La belle et la bête : Panthéra contre Faustus, de Pierre-Alexis Orloff.

 

Contre toute attente, ce deuxième volume de la série finit par paraître mi-2011. Un délai assez long, mais la situation de Pierre-Alexis Orloff ne s’est pas arrangée. Comme nous l’apprend la préface de Jean-Marc Lofficier, l’auteur a de nouveau mystérieusement disparu, et semble en proie à de lourds tracas financiers. À quelque chose malheur est bon, Rivière Blanche a ainsi pu récupérer un nouveau tapuscrit, qui prolonge en les épiçant les plaisirs du précédent. Le Faustus du titre n’est d’ailleurs pas étranger à ce piment supplémentaire, car comme tout bon faune qui se respecte, son rapport à la sensualité va bien au-delà du simple fétichisme… Or de telles dispositions ne manquent évidemment pas de faire des étincelles, car Alice n’est pas « seulement » dotée d’une constitution mutante. Elle est aussi l’hôte d’un démon qui lui permet le cas échéant de décupler un potentiel physique déjà très au-dessus de la normale.

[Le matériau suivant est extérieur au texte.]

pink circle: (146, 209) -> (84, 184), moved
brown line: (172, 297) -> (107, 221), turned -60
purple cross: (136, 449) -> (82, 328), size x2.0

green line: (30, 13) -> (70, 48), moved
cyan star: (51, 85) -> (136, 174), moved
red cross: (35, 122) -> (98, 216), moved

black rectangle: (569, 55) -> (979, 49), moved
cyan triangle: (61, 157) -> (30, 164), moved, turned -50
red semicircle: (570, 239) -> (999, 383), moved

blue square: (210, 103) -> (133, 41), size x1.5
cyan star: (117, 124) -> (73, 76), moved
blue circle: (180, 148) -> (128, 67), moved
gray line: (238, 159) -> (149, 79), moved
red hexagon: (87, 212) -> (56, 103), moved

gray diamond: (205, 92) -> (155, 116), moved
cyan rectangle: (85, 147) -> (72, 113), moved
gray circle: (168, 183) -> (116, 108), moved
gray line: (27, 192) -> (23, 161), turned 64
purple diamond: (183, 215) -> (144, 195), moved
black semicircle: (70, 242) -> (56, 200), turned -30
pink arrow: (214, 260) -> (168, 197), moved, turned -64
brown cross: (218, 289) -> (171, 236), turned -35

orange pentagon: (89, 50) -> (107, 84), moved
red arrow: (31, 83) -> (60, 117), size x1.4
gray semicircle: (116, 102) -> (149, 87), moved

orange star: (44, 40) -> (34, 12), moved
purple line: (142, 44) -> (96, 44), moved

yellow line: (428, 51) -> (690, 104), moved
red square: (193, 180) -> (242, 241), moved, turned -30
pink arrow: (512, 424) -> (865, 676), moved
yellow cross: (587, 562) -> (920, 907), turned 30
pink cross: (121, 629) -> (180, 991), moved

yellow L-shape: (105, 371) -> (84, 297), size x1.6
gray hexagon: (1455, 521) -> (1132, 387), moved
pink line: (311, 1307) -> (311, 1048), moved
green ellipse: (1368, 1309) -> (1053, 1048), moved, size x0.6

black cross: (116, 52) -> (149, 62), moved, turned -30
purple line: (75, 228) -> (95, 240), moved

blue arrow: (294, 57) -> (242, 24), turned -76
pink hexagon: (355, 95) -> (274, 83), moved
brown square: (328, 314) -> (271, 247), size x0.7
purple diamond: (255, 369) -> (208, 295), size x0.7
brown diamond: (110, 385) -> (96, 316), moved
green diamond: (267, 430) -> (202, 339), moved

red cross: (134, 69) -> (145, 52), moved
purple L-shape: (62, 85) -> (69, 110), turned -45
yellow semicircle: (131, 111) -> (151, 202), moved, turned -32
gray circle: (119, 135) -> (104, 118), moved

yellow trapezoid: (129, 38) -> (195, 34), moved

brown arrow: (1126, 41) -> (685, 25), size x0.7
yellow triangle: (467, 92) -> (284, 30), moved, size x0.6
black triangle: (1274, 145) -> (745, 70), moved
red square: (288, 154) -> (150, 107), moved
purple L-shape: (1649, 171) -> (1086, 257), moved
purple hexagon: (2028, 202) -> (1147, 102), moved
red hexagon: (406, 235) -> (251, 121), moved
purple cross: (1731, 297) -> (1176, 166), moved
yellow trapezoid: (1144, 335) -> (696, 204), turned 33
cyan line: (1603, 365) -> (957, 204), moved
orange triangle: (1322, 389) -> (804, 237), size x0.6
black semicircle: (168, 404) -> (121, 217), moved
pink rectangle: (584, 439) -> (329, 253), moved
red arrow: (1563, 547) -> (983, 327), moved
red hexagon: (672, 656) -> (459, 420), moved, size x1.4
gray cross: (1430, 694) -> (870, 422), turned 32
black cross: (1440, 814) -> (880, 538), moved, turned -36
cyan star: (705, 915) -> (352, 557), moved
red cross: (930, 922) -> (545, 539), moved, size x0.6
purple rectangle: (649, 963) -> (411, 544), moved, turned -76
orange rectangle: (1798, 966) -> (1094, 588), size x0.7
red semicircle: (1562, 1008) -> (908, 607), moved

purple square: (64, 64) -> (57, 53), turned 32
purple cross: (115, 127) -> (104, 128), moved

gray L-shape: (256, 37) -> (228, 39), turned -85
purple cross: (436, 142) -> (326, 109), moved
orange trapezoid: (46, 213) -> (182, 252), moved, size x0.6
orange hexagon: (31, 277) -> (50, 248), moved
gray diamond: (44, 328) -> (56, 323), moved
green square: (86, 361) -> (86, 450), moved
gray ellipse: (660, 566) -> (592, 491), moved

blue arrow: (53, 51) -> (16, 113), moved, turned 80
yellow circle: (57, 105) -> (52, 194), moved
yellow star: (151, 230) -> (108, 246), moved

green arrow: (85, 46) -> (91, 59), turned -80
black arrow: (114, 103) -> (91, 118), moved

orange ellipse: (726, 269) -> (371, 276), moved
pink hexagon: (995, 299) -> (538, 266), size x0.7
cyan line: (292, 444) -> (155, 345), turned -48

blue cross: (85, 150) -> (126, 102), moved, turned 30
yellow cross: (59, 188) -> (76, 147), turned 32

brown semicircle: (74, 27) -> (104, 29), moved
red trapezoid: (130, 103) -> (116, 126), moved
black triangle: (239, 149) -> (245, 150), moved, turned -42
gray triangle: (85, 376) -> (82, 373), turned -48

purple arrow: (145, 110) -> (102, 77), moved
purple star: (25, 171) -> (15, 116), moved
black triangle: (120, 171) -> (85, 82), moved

Même si la beauté naturelle de la jeune femme se trouve quelque peu altérée quand elle se transforme en Panthéra, Percival Arlington, héritier des Peupliers, est du reste tellement subjugué par ses apparitions qu’il en perd tout sens critique. Au point qu’il ne saurait sans doute définir sous quel aspect il la trouve la plus séduisante… Curieusement, Panthéra/Alice ne semble pas elle-même tout à fait insensible au charme du jeune homme, bien que partageant la vie de Tanya et n’éprouvant a priori guère d’attirance pour les hommes… L’univers dépeint par Pierre-Alexis Orloff, s’il se réfère à tout un pan de littérature populaire issu de l’avant-guerre, est ainsi beaucoup plus ouvertement sexué que les feuilletons d’antan et n’hésite pas à verser par ailleurs dans une violence explicite, faisant de Panthéra une héritière de Musidora et Méphista qui aurait croisé la route de Witchblade et Wolverine.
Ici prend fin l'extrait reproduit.